The DeLay problem
Delay perp walk
Primary for DeLay's Seat Is Shaping Up as Referendum on the Incumbent
By RALPH BLUMENTHAL
Published: March 6, 2006
SUGAR LAND, Tex., March 5 — "I am not a hammer," Tom Campbell has been telling voters in this old plantation-turned-boomtown, where his long-shot Republican bid for Congress is closely tied to who he is not: Representative Tom DeLay.
Representative Tom DeLay of Texas, at a Republican dinner last Tuesday, has drawn three challengers in the primary race. They have tried to capitalize on his recent troubles, which include an indictment in Austin.
Mike Fjetland, another Republican in Tuesday's unusual four-candidate primary, has a similar message on his business cards: "Don't DeLay."

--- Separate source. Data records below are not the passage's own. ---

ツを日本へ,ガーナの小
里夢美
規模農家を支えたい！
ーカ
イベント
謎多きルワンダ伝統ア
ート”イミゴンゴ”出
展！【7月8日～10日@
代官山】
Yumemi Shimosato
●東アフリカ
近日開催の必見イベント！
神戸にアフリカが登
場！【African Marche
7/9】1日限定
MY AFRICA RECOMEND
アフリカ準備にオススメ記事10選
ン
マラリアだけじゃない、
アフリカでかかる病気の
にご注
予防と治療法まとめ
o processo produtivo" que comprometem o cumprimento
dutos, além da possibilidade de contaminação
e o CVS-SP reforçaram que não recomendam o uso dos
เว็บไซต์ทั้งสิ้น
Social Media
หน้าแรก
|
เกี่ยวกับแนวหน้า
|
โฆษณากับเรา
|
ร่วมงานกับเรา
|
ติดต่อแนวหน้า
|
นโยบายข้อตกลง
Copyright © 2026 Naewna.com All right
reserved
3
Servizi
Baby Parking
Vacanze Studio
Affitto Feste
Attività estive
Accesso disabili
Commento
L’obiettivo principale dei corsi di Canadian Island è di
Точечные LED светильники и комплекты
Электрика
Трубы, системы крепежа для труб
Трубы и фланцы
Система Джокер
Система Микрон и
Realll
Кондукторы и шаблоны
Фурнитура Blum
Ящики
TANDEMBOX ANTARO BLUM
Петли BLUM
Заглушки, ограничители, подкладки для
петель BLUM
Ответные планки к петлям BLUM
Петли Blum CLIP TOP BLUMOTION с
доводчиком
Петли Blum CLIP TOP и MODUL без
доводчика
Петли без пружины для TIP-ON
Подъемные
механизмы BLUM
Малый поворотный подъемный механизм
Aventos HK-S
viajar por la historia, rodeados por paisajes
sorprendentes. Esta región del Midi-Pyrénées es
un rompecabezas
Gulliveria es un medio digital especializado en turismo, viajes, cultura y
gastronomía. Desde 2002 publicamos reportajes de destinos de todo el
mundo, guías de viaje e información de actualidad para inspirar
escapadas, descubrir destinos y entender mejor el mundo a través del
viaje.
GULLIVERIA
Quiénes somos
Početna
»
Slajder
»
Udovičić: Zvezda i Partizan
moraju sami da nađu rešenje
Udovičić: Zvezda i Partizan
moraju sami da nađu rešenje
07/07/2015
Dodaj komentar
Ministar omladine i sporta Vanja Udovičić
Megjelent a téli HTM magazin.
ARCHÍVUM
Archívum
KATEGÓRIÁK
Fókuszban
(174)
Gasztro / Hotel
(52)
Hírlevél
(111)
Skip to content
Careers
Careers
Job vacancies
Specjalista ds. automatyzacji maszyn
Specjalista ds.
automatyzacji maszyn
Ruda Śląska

If there is an issue in this closely watched contest over the suburban Houston seat Mr. DeLay has held since 1985, it is the powerful incumbent and former majority leader himself — the Hammer — whose influence in Washington, lobbying entanglements and indictment in Austin have polarized the 22nd District.

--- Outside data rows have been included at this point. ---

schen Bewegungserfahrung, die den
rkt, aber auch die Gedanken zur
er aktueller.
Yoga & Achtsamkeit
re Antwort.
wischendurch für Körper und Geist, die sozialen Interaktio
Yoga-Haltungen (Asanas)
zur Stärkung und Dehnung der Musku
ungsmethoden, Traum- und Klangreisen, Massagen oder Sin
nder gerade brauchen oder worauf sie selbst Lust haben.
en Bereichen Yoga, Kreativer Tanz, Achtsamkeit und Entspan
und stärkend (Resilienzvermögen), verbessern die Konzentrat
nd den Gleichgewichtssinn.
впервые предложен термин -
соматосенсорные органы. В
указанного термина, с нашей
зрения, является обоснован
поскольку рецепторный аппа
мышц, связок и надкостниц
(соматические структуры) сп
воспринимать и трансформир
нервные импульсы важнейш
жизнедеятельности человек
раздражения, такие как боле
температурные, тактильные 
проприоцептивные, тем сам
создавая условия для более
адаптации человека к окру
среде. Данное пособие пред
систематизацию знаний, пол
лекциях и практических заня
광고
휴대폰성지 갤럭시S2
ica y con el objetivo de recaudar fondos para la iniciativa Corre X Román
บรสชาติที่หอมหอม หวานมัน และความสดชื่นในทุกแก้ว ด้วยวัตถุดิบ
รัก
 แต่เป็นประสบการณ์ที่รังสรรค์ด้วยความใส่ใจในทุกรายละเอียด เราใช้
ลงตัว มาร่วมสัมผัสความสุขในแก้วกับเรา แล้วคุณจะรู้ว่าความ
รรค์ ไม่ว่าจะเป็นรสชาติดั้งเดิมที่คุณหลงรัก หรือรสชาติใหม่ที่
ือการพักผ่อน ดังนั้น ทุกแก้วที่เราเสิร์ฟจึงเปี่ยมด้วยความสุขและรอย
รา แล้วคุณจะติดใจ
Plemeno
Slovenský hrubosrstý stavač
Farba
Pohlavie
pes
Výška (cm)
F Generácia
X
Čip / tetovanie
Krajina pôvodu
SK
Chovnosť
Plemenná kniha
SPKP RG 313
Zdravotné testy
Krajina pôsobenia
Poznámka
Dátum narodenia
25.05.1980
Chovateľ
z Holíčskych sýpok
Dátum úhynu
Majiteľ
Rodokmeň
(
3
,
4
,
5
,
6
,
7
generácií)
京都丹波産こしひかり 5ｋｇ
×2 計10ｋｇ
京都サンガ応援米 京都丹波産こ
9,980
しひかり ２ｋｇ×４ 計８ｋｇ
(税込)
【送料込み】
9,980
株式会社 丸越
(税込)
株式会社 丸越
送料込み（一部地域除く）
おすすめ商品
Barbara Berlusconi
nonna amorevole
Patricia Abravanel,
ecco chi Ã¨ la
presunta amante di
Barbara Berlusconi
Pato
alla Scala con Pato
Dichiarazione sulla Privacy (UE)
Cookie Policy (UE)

Embraced by Republican leaders, Mr. DeLay is unabashed. At a dinner in Houston last Tuesday that drew Gov. Rick Perry and other state officials, Mr. DeLay raised thousands of dollars for the party by rattling off a polished performance as auctioneer, luring bidders for a puppy and custom-made cowboy boots by declaring, to laughter, "I'm like a cemetery, I'll take anything."
But if the primary is a referendum on Mr. DeLay, the lines are not always easy to discern in Sugar Land, the fastest-growing Texas city. The population has tripled since 1990 to 75,000, pacing the rest of the district, which includes the Johnson Space Center and is the very image, some say, of 21st-century America.

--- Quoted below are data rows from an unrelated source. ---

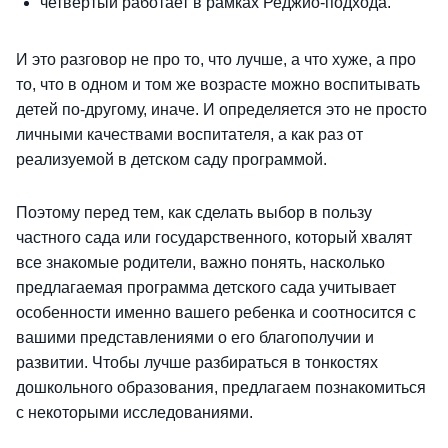
четвертый работает в рамках Реджио-подхода.
И это разговор не про то, что лучше, а что хуже, а про
то, что в одном и том же возрасте можно воспитывать
детей по-другому, иначе. И определяется это не просто
личными качествами воспитателя, а как раз от
реализуемой в детском саду программой.
Поэтому перед тем, как сделать выбор в пользу
частного сада или государственного, который хвалят
все знакомые родители, важно понять, насколько
предлагаемая программа детского сада учитывает
особенности именно вашего ребенка и соотносится с
вашими представлениями о его благополучии и
развитии. Чтобы лучше разбираться в тонкостях
дошкольного образования, предлагаем познакомиться
с некоторыми исследованиями.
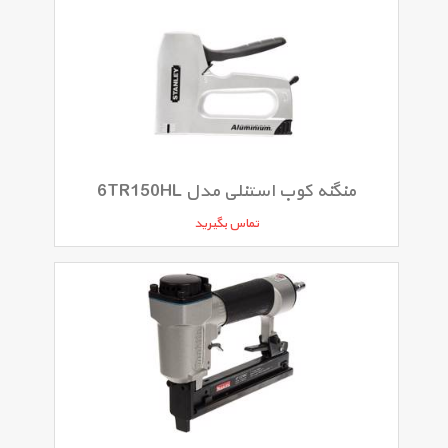
منگنه کوب استنلی مدل 6TR150HL
تماس بگیرید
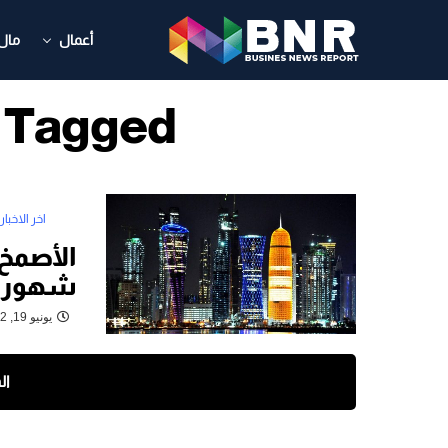
أعمال
مال
All Posts Tagged "
اخر الاخبار
شهور تبلغ 8.39 
يونيو 19, 2022
ال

With three Republican challengers, Mr. DeLay, 58, is in "a highly unusual battle for an incumbent, particularly a senior, powerful member of the majority," said Prof. Larry J. Sabato, director of the Center for Politics at the University of Virginia.
Mr. Campbell, 51, is former counsel to the National Oceanic and Atmospheric Administration, appointed by the first President Bush, and a conservative making his first bid for public office with the quip, "I'm unknown, but Tom DeLay is known." Mr. Fjetland (pronounced FET-land), 56, is an international lawyer who opposed Mr. DeLay as a Republican in 2000 and 2002 and as an independent in 2004. The third challenger is another political neophyte, Pat Baig, 57, a former oilfield services paymaster and teacher.
Also, a former one-term conservative Republican congressman, Steve Stockman, said he would collect signatures to put himself on the November ballot as an independent.
If Mr. DeLay wins at least 50 percent of the vote to avoid a runoff next month, other uncertainties remain. There will be a summer Supreme Court ruling on the constitutionality of the disputed Congressional redistricting map that Mr. DeLay was instrumental in pushing though in 2003. There is his pending trial in Austin on state money-laundering charges relating to campaign contributions. And there are likely to be further revelations from the federal investigation involving the lobbyist Jack Abramoff, who is cooperating with the authorities and whom Mr. DeLay once called "one of my closest and dearest friends."
The most recent poll, taken for The Houston Chronicle in mid-January, suggested that Mr. DeLay would probably win the primary without a runoff but would lose in November to Nick Lampson, a former congressman who was ousted in the redistricting and is unopposed for the Democratic nomination.
Mr. DeLay, questioned at the dinner party in Houston last week, dismissed that finding, calling Mr. Lampson "way too liberal for the district." In a fiery speech to hundreds of party delegates and donors, Mr. DeLay said the Democrats had "nobody running, or nobody good."
"We're going to beat them and beat them big," he said, although he cautioned, "we can't be arrogant about this majority."